Barbacoa is beef that dreams of being pulled pork. Slow-cooked with chipotle, garlic, cumin, and cloves until it falls apart with a spoon. Stuff it into tortillas. Add onion and cilantro. This is taco heaven.

Serves 6-8 (makes about 20 tacos).
Step-by-Step Instructions
Make Sauce
In a blender, combine chipotle peppers, adobo sauce, garlic, cumin, oregano, cloves, salt, beef broth, lime juice, and vinegar. Blend until smooth.
Slow Cook
Place beef chunks in a slow cooker or Dutch oven.
Pour sauce over the beef. Add bay leaves.
Slow cooker: Cook on LOW for 8 hours or HIGH for 5-6 hours.
Oven: Cover and bake at 325°F (160°C) for 3½ – 4 hours.
Shred
Remove beef from the pot. Shred with two forks. Discard bay leaves and any large fat pieces.
Return shredded beef to the pot and toss in the juices. Season with more salt if needed.
Assemble Tacos
Warm tortillas on a dry skillet or over a gas flame.

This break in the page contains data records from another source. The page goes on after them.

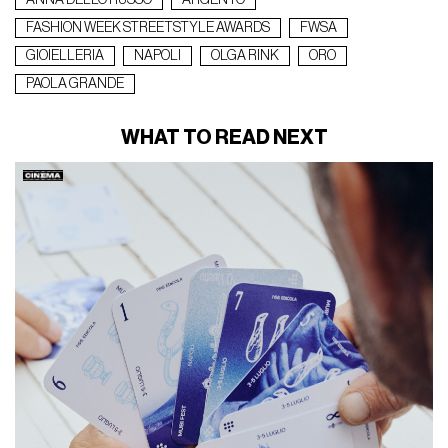
ANNA DELLO RUSSO
ARGENTO
FASHION WEEK STREETSTYLE AWARDS
FWSA
GIOIELLERIA
NAPOLI
OLGA RINK
ORO
PAOLA GRANDE
WHAT TO READ NEXT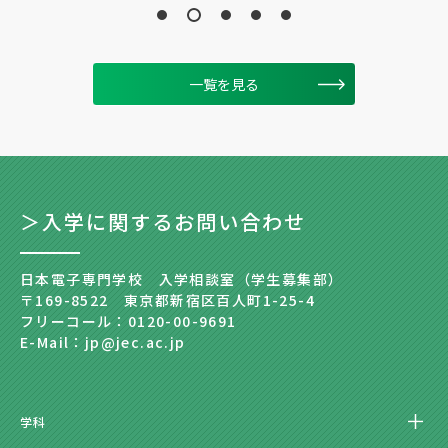
一覧を見る
＞入学に関するお問い合わせ
日本電子専門学校 入学相談室（学生募集部）
〒169-8522 東京都新宿区百人町1-25-4
フリーコール：0120-00-9691
E-Mail：jp@jec.ac.jp
学科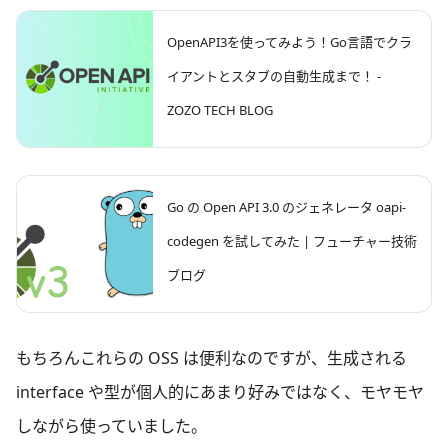
tech.layerx.co.jp
スカード開発チームでEMとTechLeadを担当
している高江 @shnjtk です。 今回は、
OpenAPI3を使ってみよう！Go言語でクラ
openapi-generator を使ってOpenAPI定義フ
イアントとスタブの自動生成まで！ -
ァイル(OpenAPI Specification)からGoのコー
ドを生成する方法と、運用時のTipsについて
ZOZO TECH BLOG
ご紹介します。 背景 バクラク事業部では、ス
キーマ駆動開発によりDBやGraphQLのスキー
マ定義、OpenAPI定義ファイルなどから自動
はじめに こんにちは！ 2019年2月にZOZOテ
techblog.zozo.com
生成されたコードを積極的に利用する開発ス
クノロジーズへサーバーサイドエンジニアと
タイルが採用されています。 OpenAPIについ
して入社した籏野（@gold_kou）と申しま
Go の Open API 3.0 のジェネレータ oapi-
ては、これまでは go-swagger を利用してい
す。 Qiitaでも少し記事書いてます。 いきなり
ましたが、対…
codegen を試してみた | フューチャー技術
ですが、皆さんはAPI仕様書をどのように管理
されていらっしゃいますか？ Confluence、
ブログ
Wiki、Markdown、Spreadsheet、Excelなど
色々手段やツールはあると思います。私が担
当しているプロジェクトではOpenAPIを導入
The Gopher character is based on the Go
future-architect.github.io
しています。 この記事ではOpenAPIの基本と
mascot designed by Renée French. 概要TIG
もちろんこれらの OSS は便利なのですが、生成される
実際に導入して得られたノウハウをご紹介い
DXチーム所属の多賀です。最近はフロントの
たします。 OpneAPIの恩恵はただの管理の仕
コードを書いたりすることも増えましたが、
interface や型が個人的にあまり好みではなく、モヤモヤ
方にとどまらないので、ぜひこの記…
引き続き Go も触っています。Go で
しながら使っていました。
OpenAPI(Swagger) からコード生成する際に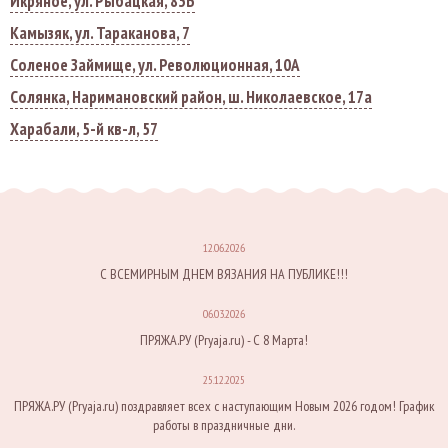
Икряное, ул. Рыбацкая, 83Б
Камызяк, ул. Тараканова, 7
Соленое Займище, ул. Революционная, 10А
Солянка, Наримановский район, ш. Николаевское, 17а
Харабали, 5-й кв-л, 57
12.06.2026
С ВСЕМИРНЫМ ДНЕМ ВЯЗАНИЯ НА ПУБЛИКЕ!!!
06.03.2026
ПРЯЖА.РУ (Pryaja.ru) - С 8 Марта!
25.12.2025
ПРЯЖА.РУ (Pryaja.ru) поздравляет всех с наступающим Новым 2026 годом! График
работы в праздничные дни.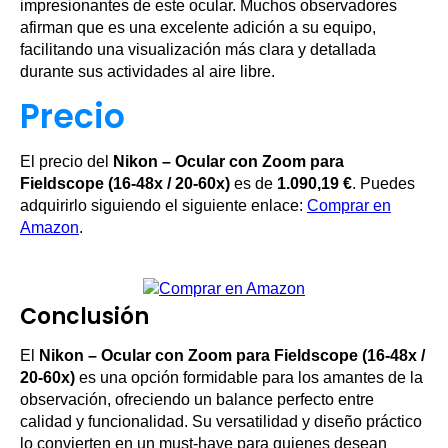
impresionantes de este ocular. Muchos observadores
afirman que es una excelente adición a su equipo,
facilitando una visualización más clara y detallada
durante sus actividades al aire libre.
Precio
El precio del
Nikon – Ocular con Zoom para
Fieldscope (16-48x / 20-60x)
es de
1.090,19 €
. Puedes
adquirirlo siguiendo el siguiente enlace:
Comprar en
Amazon
.
Conclusión
El
Nikon – Ocular con Zoom para Fieldscope (16-48x /
20-60x)
es una opción formidable para los amantes de la
observación, ofreciendo un balance perfecto entre
calidad y funcionalidad. Su versatilidad y diseño práctico
lo convierten en un must-have para quienes desean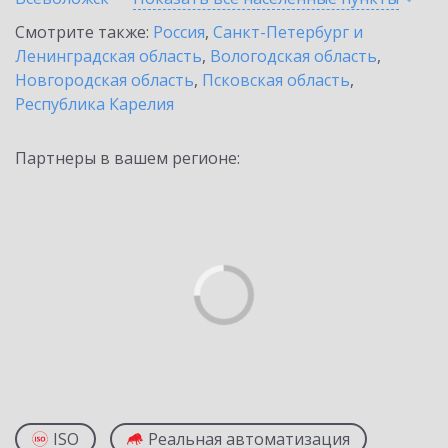
Смотрите также:
Россия
,
Санкт-Петербург и
Ленинградская область
,
Вологодская область
,
Новгородская область
,
Псковская область
,
Республика Карелия
Партнеры в вашем регионе:
ISO
Реальная автоматизация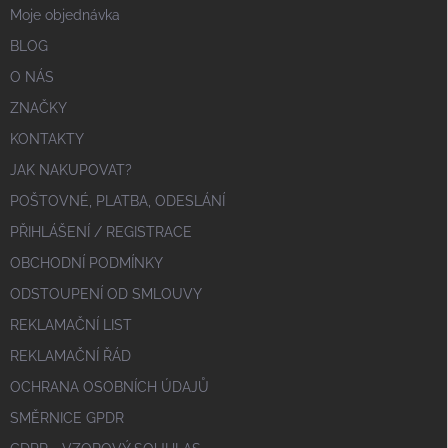
Moje objednávka
BLOG
O NÁS
ZNAČKY
KONTAKTY
JAK NAKUPOVAT?
POŠTOVNÉ, PLATBA, ODESLÁNÍ
PŘIHLÁŠENÍ / REGISTRACE
OBCHODNÍ PODMÍNKY
ODSTOUPENÍ OD SMLOUVY
REKLAMAČNÍ LIST
REKLAMAČNÍ ŘÁD
OCHRANA OSOBNÍCH ÚDAJŮ
SMĚRNICE GPDR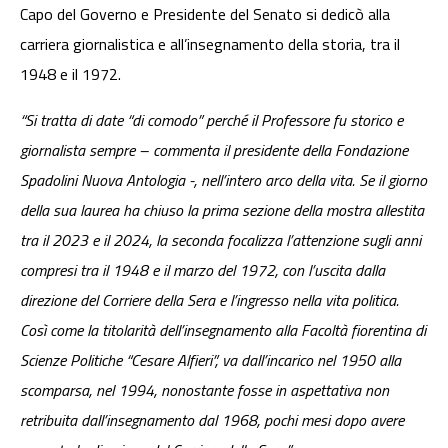
Capo del Governo e Presidente del Senato si dedicò alla
carriera giornalistica e all’insegnamento della storia, tra il
1948 e il 1972.
“Si tratta di date “di comodo” perché il Professore fu storico e
giornalista sempre – commenta il presidente della Fondazione
Spadolini Nuova Antologia -, nell’intero arco della vita. Se il giorno
della sua laurea ha chiuso la prima sezione della mostra allestita
tra il 2023 e il 2024, la seconda focalizza l’attenzione sugli anni
compresi tra il 1948 e il marzo del 1972, con l’uscita dalla
direzione del Corriere della Sera e l’ingresso nella vita politica.
Così come la titolarità dell’insegnamento alla Facoltà fiorentina di
Scienze Politiche “Cesare Alfieri”, va dall’incarico nel 1950 alla
scomparsa, nel 1994, nonostante fosse in aspettativa non
retribuita dall’insegnamento dal 1968, pochi mesi dopo avere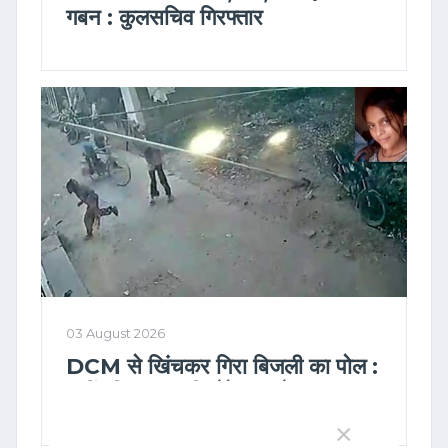
गबन : कुलसचिव गिरफ्तार
03 August 2026
DCM से खिंचकर गिरा बिजली का पोल :
9वीं की छात्रा की मौके पर मौत
×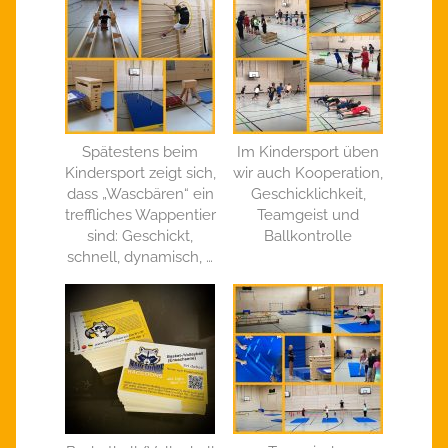
Spätestens beim
Im Kindersport üben
Kindersport zeigt sich,
wir auch Kooperation,
dass „Wascbären“ ein
Geschicklichkeit,
treffliches Wappentier
Teamgeist und
sind: Geschickt,
Ballkontrolle
schnell, dynamisch, …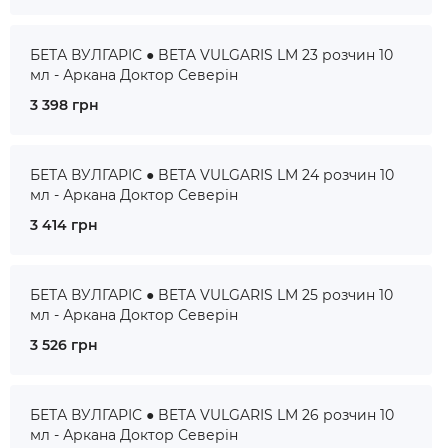
БЕТА ВУЛГАРІС ● BETA VULGARIS LM 23 розчин 10
мл - Аркана Доктор Северін
3 398 грн
БЕТА ВУЛГАРІС ● BETA VULGARIS LM 24 розчин 10
мл - Аркана Доктор Северін
3 414 грн
БЕТА ВУЛГАРІС ● BETA VULGARIS LM 25 розчин 10
мл - Аркана Доктор Северін
3 526 грн
БЕТА ВУЛГАРІС ● BETA VULGARIS LM 26 розчин 10
мл - Аркана Доктор Северін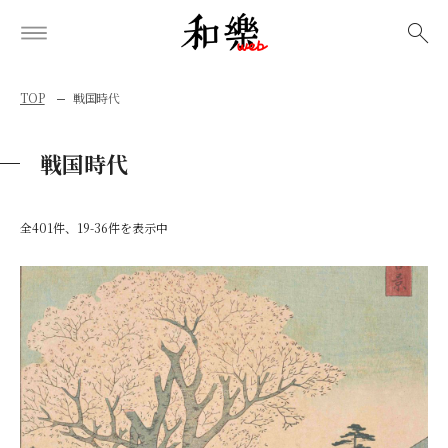
検索
TOP
戦国時代
戦国時代
全401件、19-36件を表示中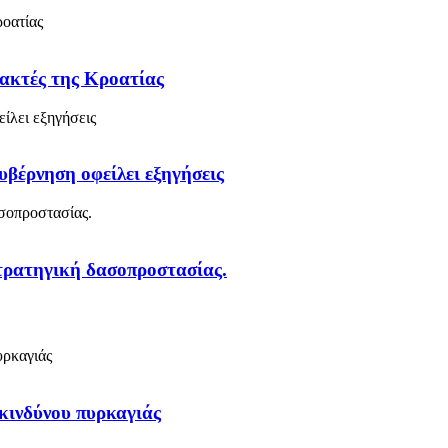
 ακτές της Κροατίας
υβέρνηση οφείλει εξηγήσεις
στρατηγική δασοπροστασίας.
κινδύνου πυρκαγιάς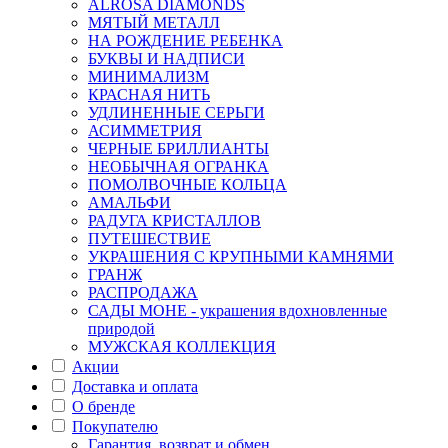
ALROSA DIAMONDS
МЯТЫЙ МЕТАЛЛ
НА РОЖДЕНИЕ РЕБЕНКА
БУКВЫ И НАДПИСИ
МИНИМАЛИЗМ
КРАСНАЯ НИТЬ
УДЛИНЕННЫЕ СЕРЬГИ
АСИММЕТРИЯ
ЧЕРНЫЕ БРИЛЛИАНТЫ
НЕОБЫЧНАЯ ОГРАНКА
ПОМОЛВОЧНЫЕ КОЛЬЦА
АМАЛЬФИ
РАДУГА КРИСТАЛЛОВ
ПУТЕШЕСТВИЕ
УКРАШЕНИЯ С КРУПНЫМИ КАМНЯМИ
ГРАНЖ
РАСПРОДАЖА
САДЫ МОНЕ - украшения вдохновленные
природой
МУЖСКАЯ КОЛЛЕКЦИЯ
Акции
Доставка и оплата
О бренде
Покупателю
Гарантия, возврат и обмен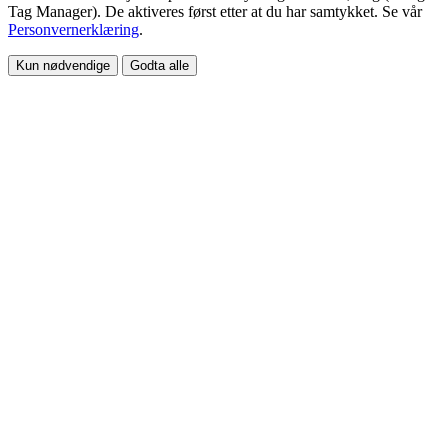
Tag Manager). De aktiveres først etter at du har samtykket. Se vår
Personvernerklæring
.
Kun nødvendige
Godta alle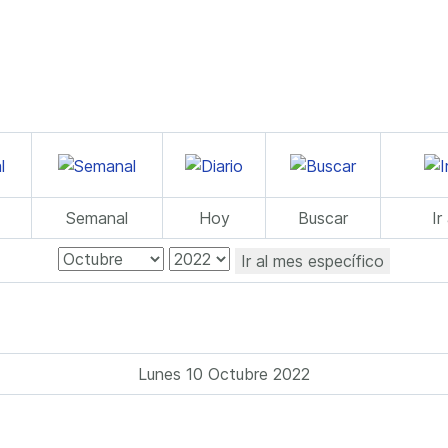
Semanal
Hoy
Buscar
Ir
Ir al mes específico
Lunes 10 Octubre 2022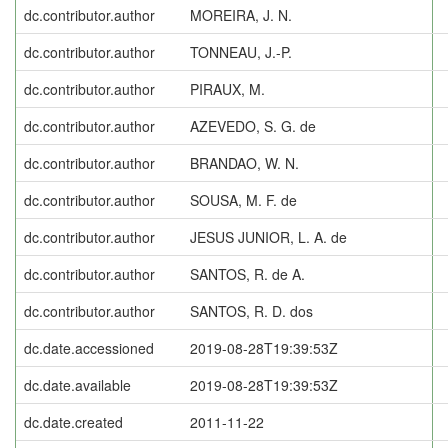
dc.contributor.author
MOREIRA, J. N.
dc.contributor.author
TONNEAU, J.-P.
dc.contributor.author
PIRAUX, M.
dc.contributor.author
AZEVEDO, S. G. de
dc.contributor.author
BRANDAO, W. N.
dc.contributor.author
SOUSA, M. F. de
dc.contributor.author
JESUS JUNIOR, L. A. de
dc.contributor.author
SANTOS, R. de A.
dc.contributor.author
SANTOS, R. D. dos
dc.date.accessioned
2019-08-28T19:39:53Z
dc.date.available
2019-08-28T19:39:53Z
dc.date.created
2011-11-22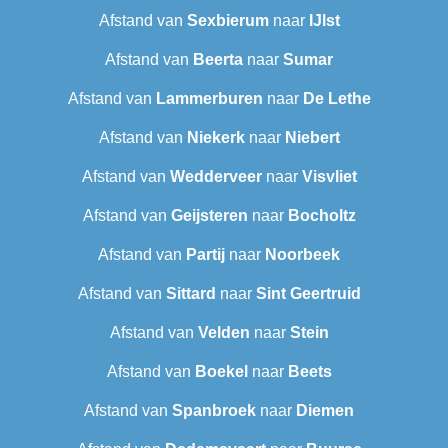
Afstand van
Sexbierum‎
naar
IJlst
Afstand van
Beerta
naar
Sumar
Afstand van
Lammerburen
naar
De Lethe
Afstand van
Niekerk
naar
Niebert
Afstand van
Wedderveer
naar
Visvliet
Afstand van
Geijsteren
naar
Bocholtz
Afstand van
Partij
naar
Noorbeek
Afstand van
Sittard
naar
Sint Geertruid
Afstand van
Velden
naar
Stein
Afstand van
Boekel
naar
Beets
Afstand van
Spanbroek
naar
Diemen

Pile barbacoa onto tortillas. Top with onion, cilantro, and a squeeze of lime.
Serve
Serve with salsa on the side. Eat three. Then four. No judgment.
Summary
Prep Time: 15 min | Cook Time: 4-8 hours | Total: 4-8 hours
Yield: 6-8 servings | Difficulty: Easy (requires time)
Storage Notes
Fridge: 5 days. Freezer: 3 months (in its juices). Reheat in a skillet or microwave. Barbacoa gets even better the next day — flavors meld overnight. Make a double batch.